**ACTIVITY:** Gather every line below where "foro" appears.

**STORED DATA:**
------------------------------------------------

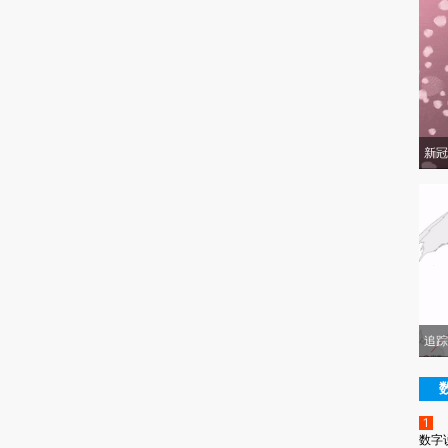
新冠
追踪
1
数字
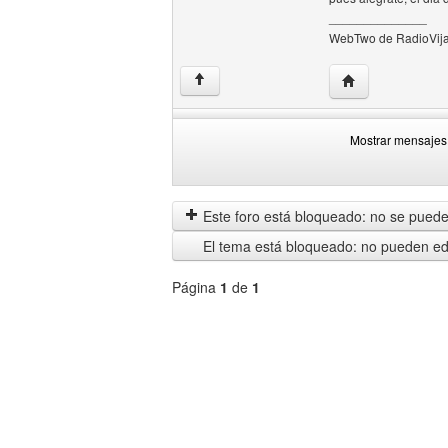
______________
WebTwo de RadioVija
Visitar sitio web
↑
Mostrar mensajes 
Mostrar
Order
mensajes
by
anteriores
Este foro está bloqueado: no se puede 
El tema está bloqueado: no pueden edi
Página
1
de
1
Seleccione
un
foro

------------------------------------------------

**EXERCISE RESPONSE:**
Este foro está bloqueado: no se puede 
foro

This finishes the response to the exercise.